Our web app is facing critical performance drops due to high CPU usage on our AWS RDS PostgreSQL instance. We migrated recently, and some complex joins are crawling. How can we optimize sql queries for faster performance on cloud databases when traditional indexing alone isn't cutting it?
3 answers
When dealing with managed cloud databases like AWS RDS, high CPU utilization often points to sequential table scans or poorly managed temporary disk structures during heavy sorting operations. You should immediately look at your query execution plans using EXPLAIN ANALYZE to identify the exact node causing the bottleneck. On cloud platforms, you can leverage native parameters and features like Performance Insights to trace the exact SQL hash that is hogging your resources. Often, refactoring subqueries into Common Table Expressions or adjusting the work_mem allocation can radically improve the execution speed.
Margaret, have you checked if your specific read queries can be offloaded onto an AWS RDS Read Replica instead of hitting the primary master node?
You should definitely check if you are utilizing composite indexes properly and avoiding the costly SELECT * wildcard statement in your application logic.
I completely agree with Diana. Dropping the wildcard and explicitly selecting only the necessary columns directly reduces network latency and memory usage on cloud infrastructure.

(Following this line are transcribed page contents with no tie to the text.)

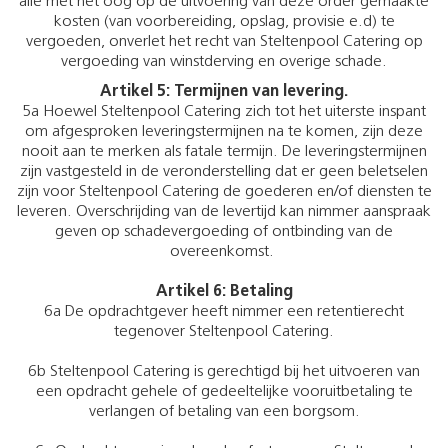
alle met het oog op de uitvoering van deze order gemaakte
kosten (van voorbereiding, opslag, provisie e.d) te
vergoeden, onverlet het recht van Steltenpool Catering op
vergoeding van winstderving en overige schade.
Artikel 5: Termijnen van levering.
5a Hoewel Steltenpool Catering zich tot het uiterste inspant
om afgesproken leveringstermijnen na te komen, zijn deze
nooit aan te merken als fatale termijn. De leveringstermijnen
zijn vastgesteld in de veronderstelling dat er geen beletselen
zijn voor Steltenpool Catering de goederen en/of diensten te
leveren. Overschrijding van de levertijd kan nimmer aanspraak
geven op schadevergoeding of ontbinding van de
overeenkomst.
Artikel 6: Betaling
6a De opdrachtgever heeft nimmer een retentierecht
tegenover Steltenpool Catering.
6b Steltenpool Catering is gerechtigd bij het uitvoeren van
een opdracht gehele of gedeeltelijke vooruitbetaling te
verlangen of betaling van een borgsom.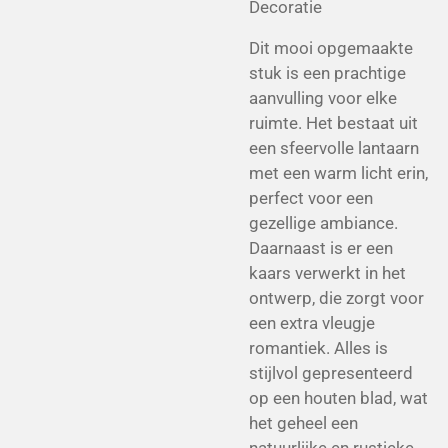
Decoratie
Dit mooi opgemaakte
stuk is een prachtige
aanvulling voor elke
ruimte. Het bestaat uit
een sfeervolle lantaarn
met een warm licht erin,
perfect voor een
gezellige ambiance.
Daarnaast is er een
kaars verwerkt in het
ontwerp, die zorgt voor
een extra vleugje
romantiek. Alles is
stijlvol gepresenteerd
op een houten blad, wat
het geheel een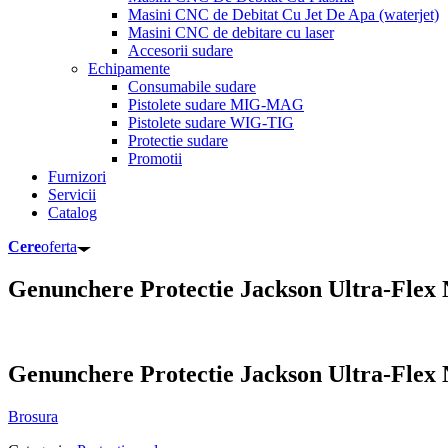
Masini CNC de Debitat Cu Jet De Apa (waterjet)
Masini CNC de debitare cu laser
Accesorii sudare
Echipamente
Consumabile sudare
Pistolete sudare MIG-MAG
Pistolete sudare WIG-TIG
Protectie sudare
Promotii
Furnizori
Servicii
Catalog
Cere
oferta
Genunchere Protectie Jackson Ultra-Flex
Genunchere Protectie Jackson Ultra-Flex
Brosura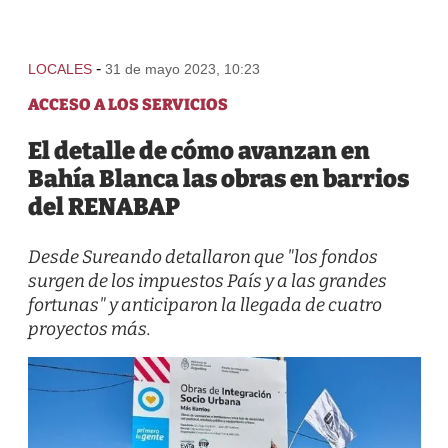
-
LOCALES
31 de mayo 2023, 10:23
ACCESO A LOS SERVICIOS
El detalle de cómo avanzan en
Bahía Blanca las obras en barrios
del RENABAP
Desde Sureando detallaron que "los fondos
surgen de los impuestos País y a las grandes
fortunas" y anticiparon la llegada de cuatro
proyectos más.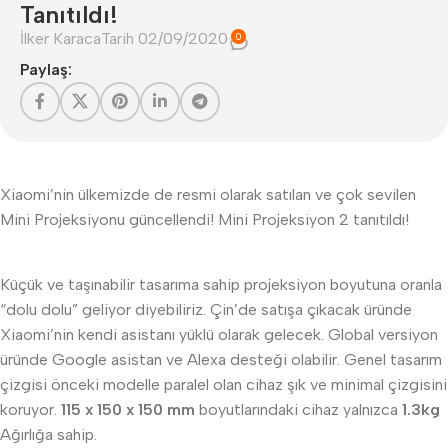
Tanıtıldı!
İlker Karaca
Tarih 02/09/2020
0
Paylaş:
Xiaomi’nin ülkemizde de resmi olarak satılan ve çok sevilen
Mini Projeksiyonu güncellendi! Mini Projeksiyon 2 tanıtıldı!
Küçük ve taşınabilir tasarıma sahip projeksiyon boyutuna oranla
“dolu dolu” geliyor diyebiliriz. Çin’de satışa çıkacak üründe
Xiaomi’nin kendi asistanı yüklü olarak gelecek. Global versiyon
üründe Google asistan ve Alexa desteği olabilir. Genel tasarım
çizgisi önceki modelle paralel olan cihaz şık ve minimal çizgisini
koruyor.
115 x 150 x 150 mm
boyutlarındaki cihaz yalnızca
1.3kg
Ağırlığa sahip.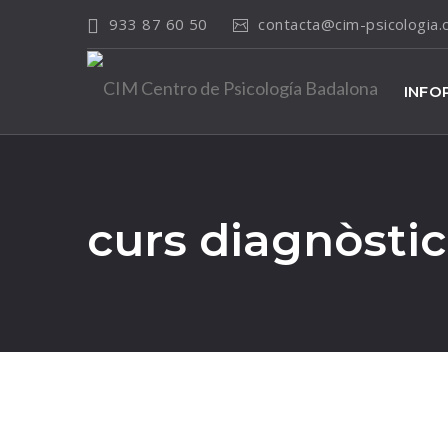
933 87 60 50
contacta@cim-psicologia
INFO
curs diagnòstic
18
May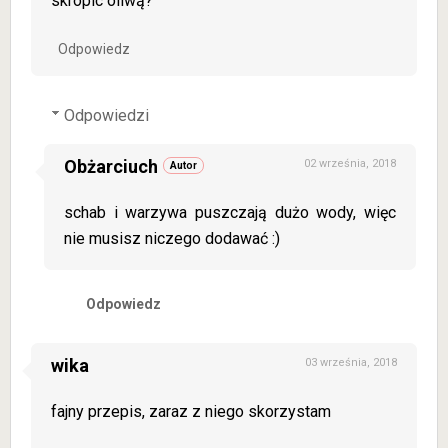
skropic oliwą?
Odpowiedz
Odpowiedzi
Obżarciuch
02 września, 2018
schab i warzywa puszczają dużo wody, więc
nie musisz niczego dodawać :)
Odpowiedz
wika
03 września, 2018
fajny przepis, zaraz z niego skorzystam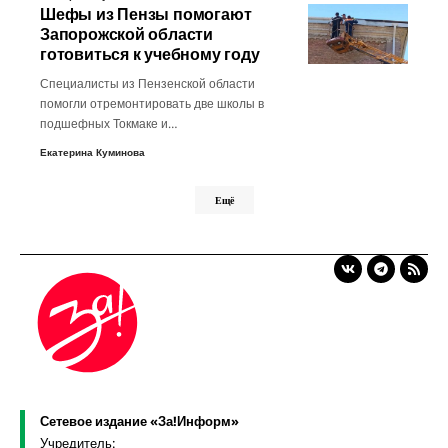
Шефы из Пензы помогают
Запорожской области
готовиться к учебному году
Специалисты из Пензенской области
помогли отремонтировать две школы в
подшефных Токмаке и…
Екатерина Куминова
Ещё
Сетевое издание «За!Информ»
Учредитель: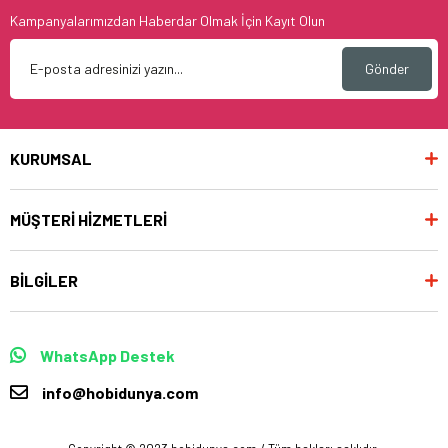
Kampanyalarımızdan Haberdar Olmak İçin Kayıt Olun
Gönder
KURUMSAL
MÜŞTERİ HİZMETLERİ
BİLGİLER
WhatsApp Destek
info@hobidunya.com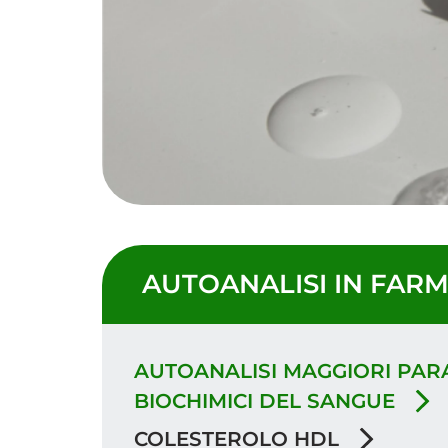
AUTOANALISI IN FAR
AUTOANALISI MAGGIORI PAR
BIOCHIMICI DEL SANGUE
COLESTEROLO HDL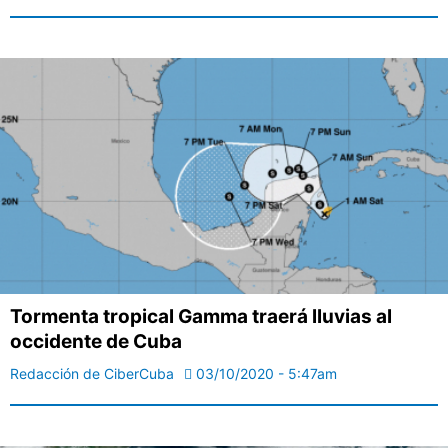
Tormenta tropical Gamma traerá lluvias al
occidente de Cuba
Redacción de CiberCuba
03/10/2020 - 5:47am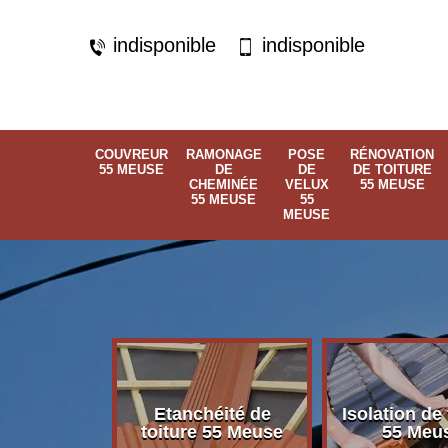
indisponible
indisponible
COUVREUR
RAMONAGE
POSE
RÉNOVATION
55 MEUSE
DE
DE
DE TOITURE
CHEMINÉE
VELUX
55 MEUSE
55 MEUSE
55
MEUSE
Etanchéité de
Isolation de 
 55 Meuse
toiture 55 Meuse
55 Meu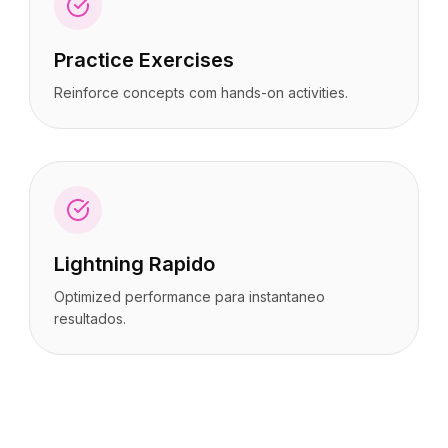
Practice Exercises
Reinforce concepts com hands-on activities.
Lightning Rapido
Optimized performance para instantaneo
resultados.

Gary, that is a fantastic point. Offloading read workloads to a dedicated read replica is an exceptional cloud technology architecture strategy. It instantly frees up the primary CPU for write-heavy transactions. However, if the underlying SQL query remains completely unoptimized, even the replica will eventually bottleneck under heavy analytics concurrent traffic, so query refactoring remains essential.